FIG. 2 shows a melting curve obtained by qPCR (CHRDL1 gene) performed in the present example.
FIG. 3 shows the distribution of copy number variation of CHRDL1 gene in bovine populations, which was detected in the present example.
Detailed Description
The present invention will be described in further detail with reference to the following drawings and examples, which are provided for illustration only and are not intended to limit the scope of the present invention.
The invention aims at the copy number variation region Chr X of the cattle CHRDL1 gene (GenBank Accession No. AC-000187.1) screened in the re-sequencing, is 64369201bp-64378000bp, detects the copy number variation of the cattle CHRDL1 gene by utilizing qPCR, and reveals a CNV mark existing in the cattle CHRDL1 gene. The concrete description is as follows.
1. Sample collection and genomic DNA extraction
(1) Blood sample collection and data collection
TABLE 1 Experimental animal sample information
Figure BDA0002999599990000041
673 blood samples are collected together, the samples are all adult cows more than 2 years old (24-36 months old), the blood collection method is jugular vein blood collection, the blood is brought back to a laboratory by an ice box and stored at-80 ℃; and (4) sampling, and simultaneously determining, collecting and inputting growth development basic data of corresponding individuals for later-stage correlation analysis.
(2) Extraction of DNA from blood sample (extraction of genomic DNA from sample by phenol-chloroform method)
Thawing frozen blood sample (mainly blood cells) at room temperature, sucking 2mL of blood into a 2.0mL centrifuge tube, and centrifuging at 12000rpm for 10min at 4 ℃; discarding the liquid, keeping the precipitate, adding 1.5mL of PBS buffer solution, suspending the precipitate by vortex oscillation, and gently shaking on ice for 15 min; centrifuging at 12000rpm for 10min at 4 deg.C, discarding liquid, and retaining precipitate.

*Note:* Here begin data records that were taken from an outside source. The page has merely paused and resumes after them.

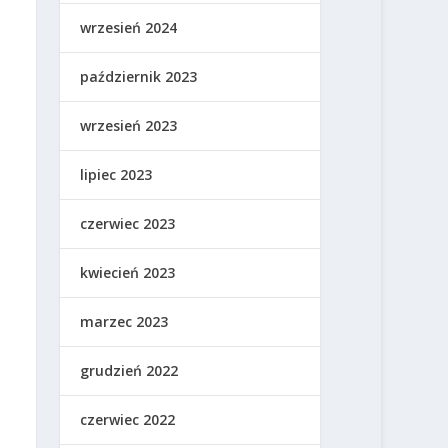
wrzesień 2024
październik 2023
wrzesień 2023
lipiec 2023
czerwiec 2023
kwiecień 2023
marzec 2023
grudzień 2022
czerwiec 2022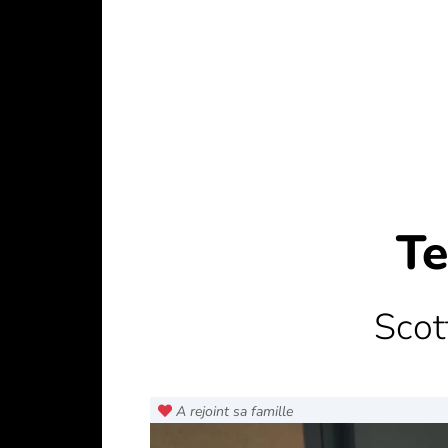
Te
Scot
A rejoint sa famille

② the precipitate is crushed into flocculent, 500 microliter of DNA extraction buffer solution and 6 microliter of protease K are added into a centrifuge tube, and the centrifuge tube is incubated overnight (about 16 hours) in a constant temperature water bath cabinet at 37 ℃ until the cell precipitate is completely digested, and the solution is clarified.
③ adding 1mL of Tris saturated phenol, placing on ice, gently shaking for 20min to fully mix, centrifuging at 4 ℃ and 12000r/min for 10min, and transferring the upper aqueous phase into another sterilized 2.0mL centrifuge tube.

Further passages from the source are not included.